Two inmates in New Jersey escaped from jail a few days ago. Prison escapes are hardly common, but you hear about them often enough to supply TNT with enough “Based on a True Story” movies for the rest of eternity.
However, in this case, the method of escape is worth noting. The inmates, jailed for robbery and manslaughter, managed to remove two cement blocks from their cell and crawl out, then scale a 25-foot fence to freedom, even if that freedom was, on first glance, New Jersey. And how did these two inmates manage to conceal their escape route? They covered the holes with posters of scantily clad ladies.
In some sense, one wishes these two were in jail for things like embezzlement or petty theft, because you have to hand it to anyone as inventive as, say, a Hollywood scriptwriter to make such a daring and convenient escape. It’s a shame not to throw a few kudos to these fellows, except for that whole killing someone thing.
Elaborate prison escapes are a staple of armchair tacticians and overly creative dullards, the stock plot of countless movies and detective fiction. Fox’s Prison Break is a hit show about just that. Well, about a long, winding and boring lead-up to it, and then a complex and artificial set of plot lines to prop it up for a few additional seasons, but, hey, when you’re in the clink, what else you got to do? But when one of the scumbags actually pulls off such a stunt, we’re all outranged because he might hide out around in the woods and disturb the livestock or something. But back in our minds, we just got to hand it to the guys for pulling off a fast one in a compound specifically designed to prevent it. It’s kind of like the guy who mistakes an unprovable proof on the blackboard as a homework assigned then goes home and solves it, only with a lot more gunshots and profanity and a lot less never getting laid in college.
Even in the world of music, prison escapes are a popular theme, somewhere between the ingestion of LSD and detailing the heroic efforts of the crews of sinking freighters in the Great Lakes area. Elvis has a hit with “Jailhouse Rock,” which raised some eyebrows at the time. It was bad enough he was thrusting his pelvis and putting pressure on guys world-round to buy more brylcreem, he was glorifying criminality and, by extension, trying to overthrow the Pope and put fluoride in the water. Even Johnny Cash was fond of prisons, garnering a hit song from “Folsom Prison Blues,” which he wrote in honor of the one thing he cared about the most—Reese Witherspoon’s ass. Thin Lizzy and AC/DC also have jailbreak anthems befitting their repertoire, though one is remarkably less than surprised about that.
Still, despite the repugnance that street criminals are roaming about after being justly convicted, many of us hold a kind of latent feeling of awe at the prospect. There isn’t a much more stark contrast between authority versus subject in society than prison, and many of us can relate. Sure, we’re only talking about how our bosses make us work late or how our mothers forced us to wear ridiculous things to school no one this side of the western world has ever conceived of wearing, but we can relate at escaping the fascist grip of authority from our lives. Most of us take a pee-in-the-swimming-pool passive aggressive approach to sticking it to the man, but you gotta have brass one to accept the Physical Challenge when you’re up against government-contracted masonry, Homeland Security-funded security systems, and guards with personality issues and lethal weaponry.

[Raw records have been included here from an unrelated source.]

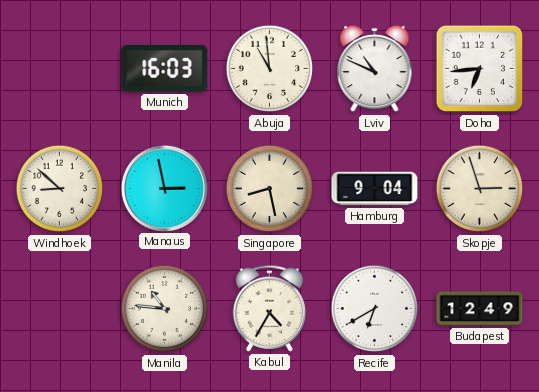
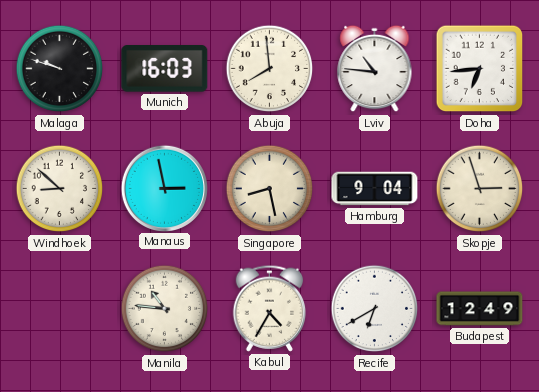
Malaga: none -> 9:48
Abuja: 10:59 -> 7:59
Lviv: 10:49 -> 10:46
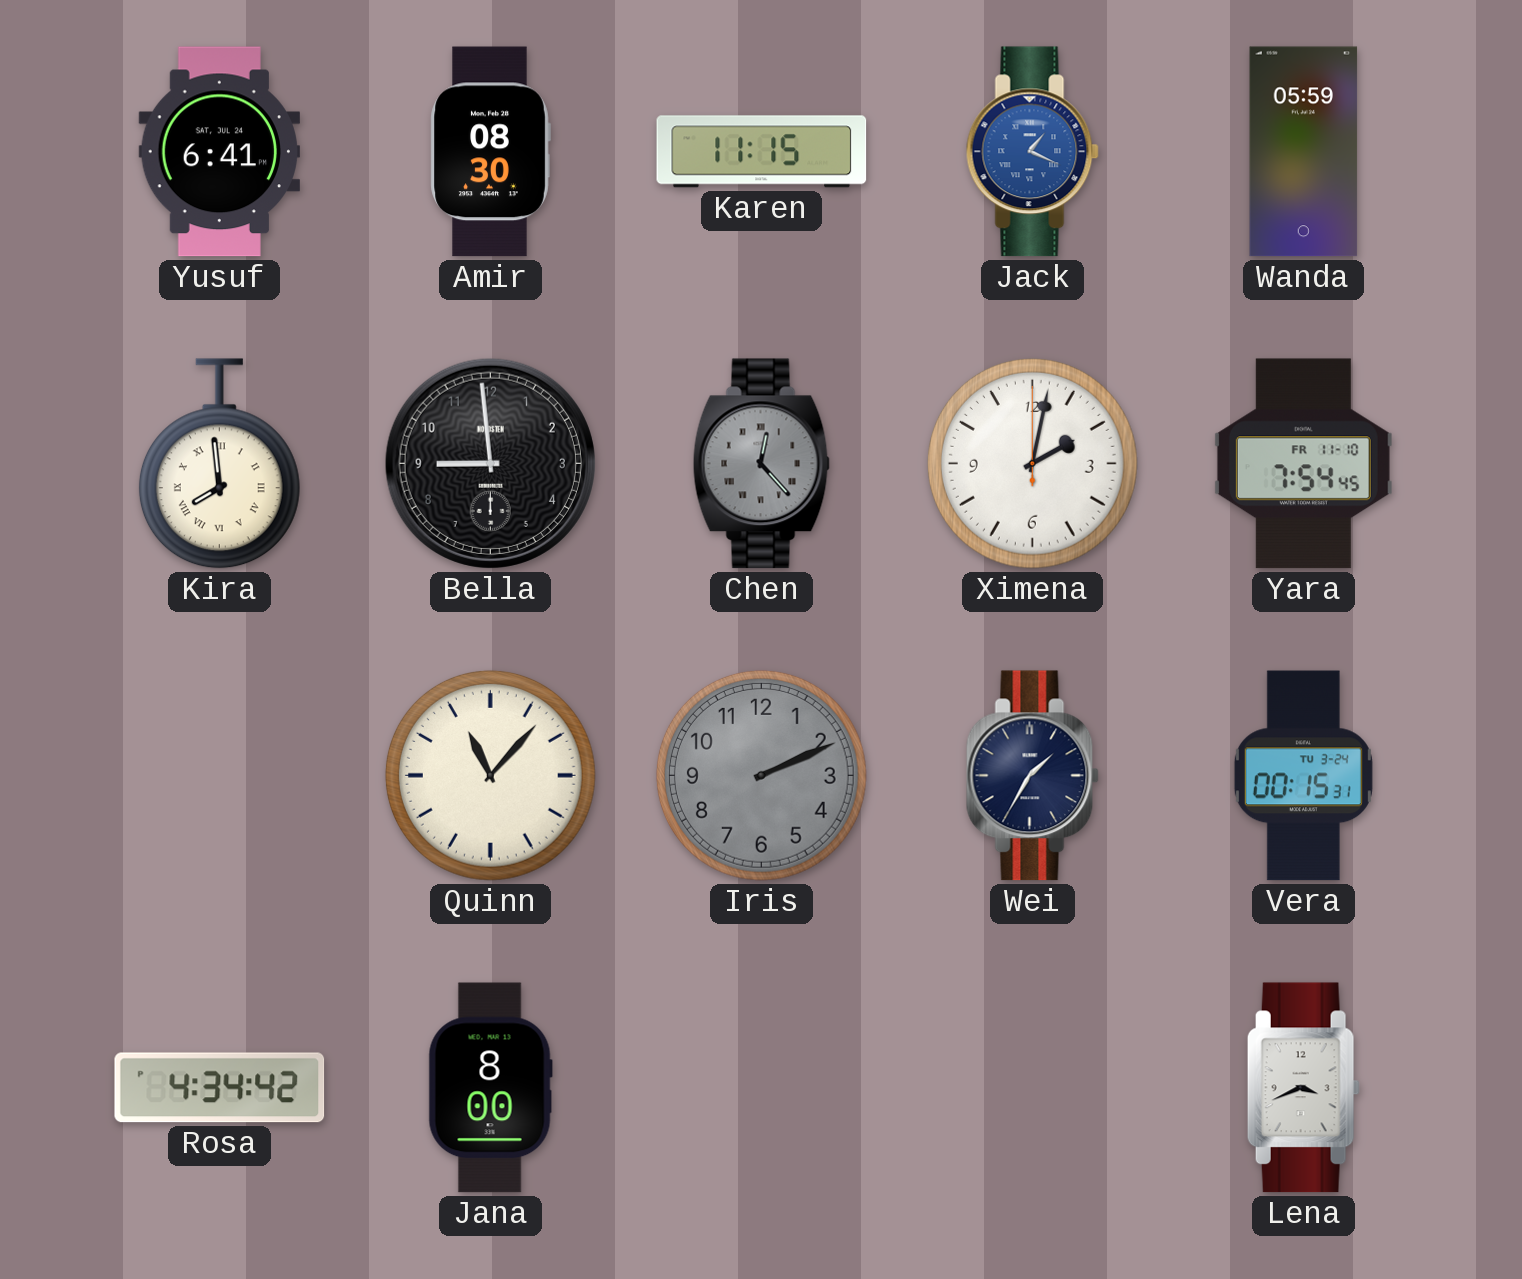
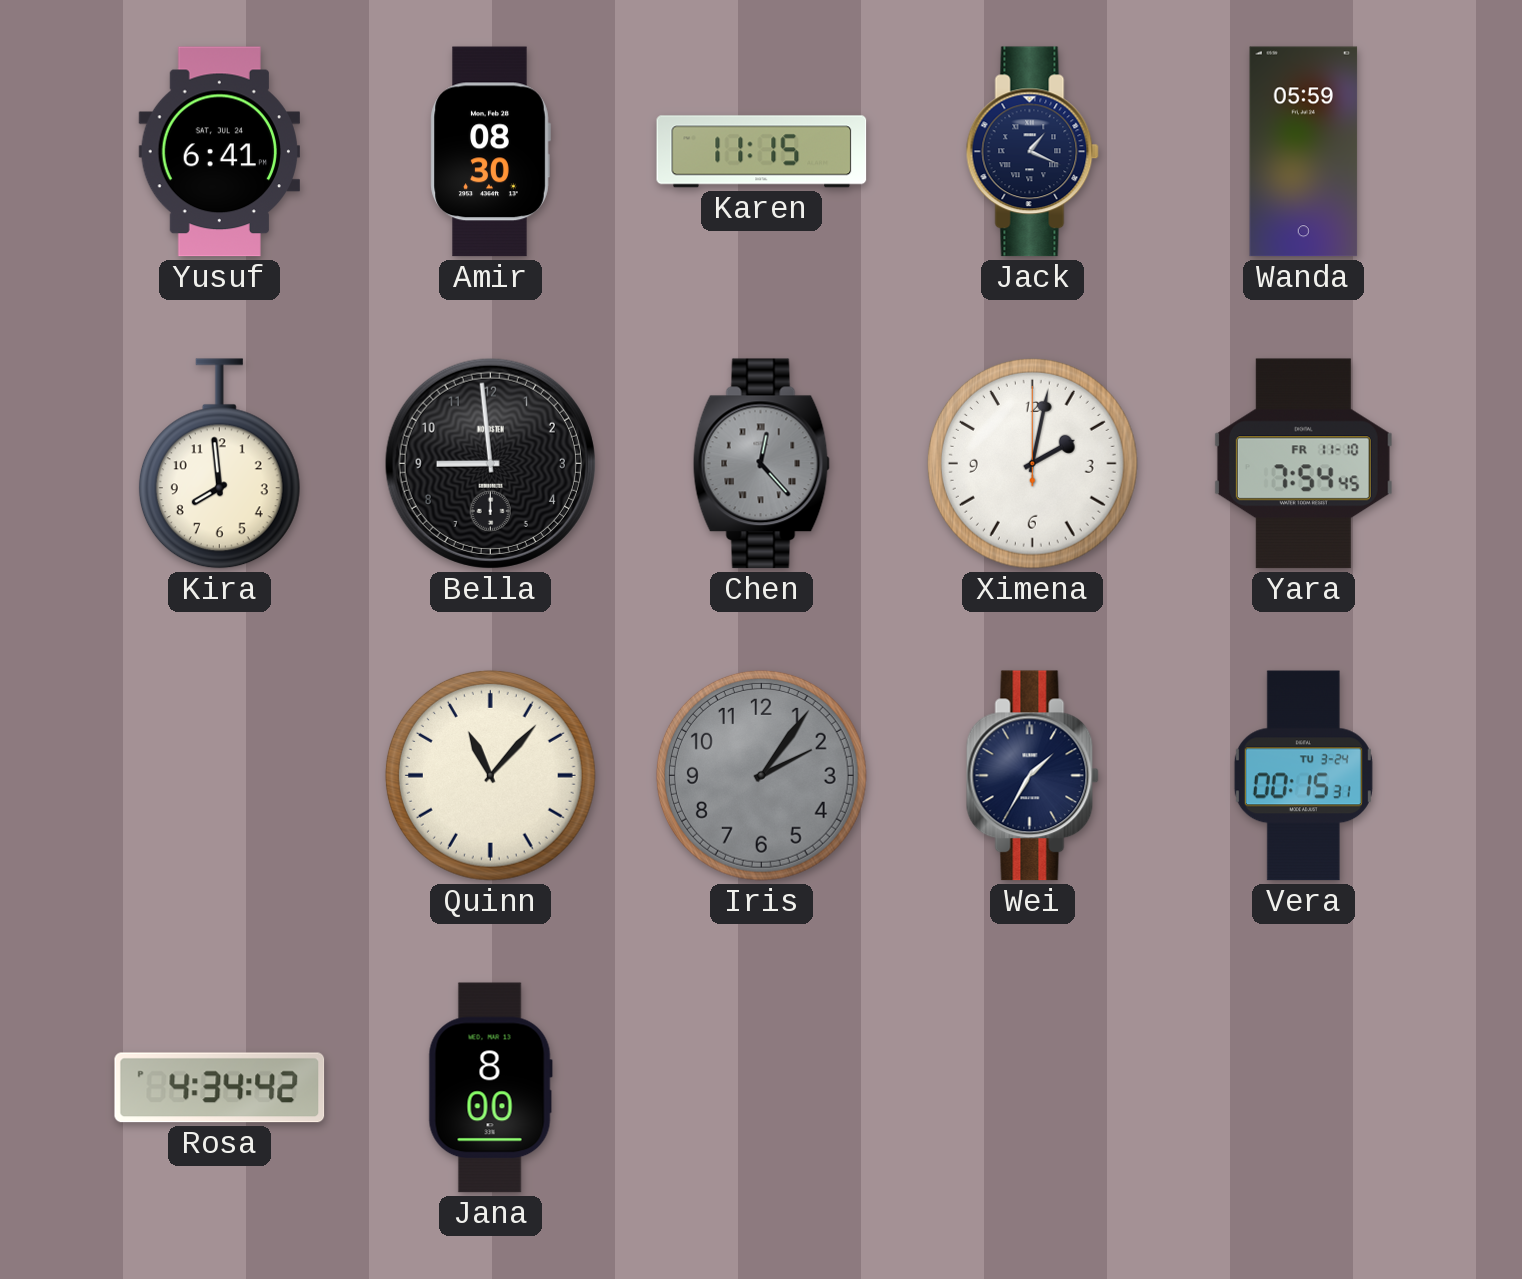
Jack dial: blue -> navy
Kira numerals: Roman -> Arabic
Iris: 2:11 -> 2:06
Lena: 3:41 -> none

And so it goes with our love-hate relationship with the prisoner. On one hand, they’ve broken the law, and most of them are violent thugs with little regard for law, life or, more importantly, private property rights. On the other hand, though, many people feel that most criminals are simply victims of circumstance, creatures to be pitied and rehabilitated rather than mocked and dismissed. In psychological terms, these people are known as “pussies,” and will forever remain as such up until the point when someone siphons the gas out of their hatchback. Then all of a sudden it’s a clarion call to plug in Ol’ Sparky.
The two fellows who pulled the Shawshank certainly had something going on besides bucket-headedness and adrenaline-based excuses at failing life. Most prisoners, given to their own devices, would simply stage a riot, taser a guard, or throw food loafs at the warden, usually with the end result of getting thrown in solitary or be forced to live off of paint flakes and mouse urine for nutrition. The criminal element is not usually made up of potential Jeopardy contestants. And yet there has to be a certain level of cognitive genius to pull off an escape, so making a blanket statement probably is a disservice to, uh, criminals. Of course, the mark of a true genius is not to be put in jail in the first place.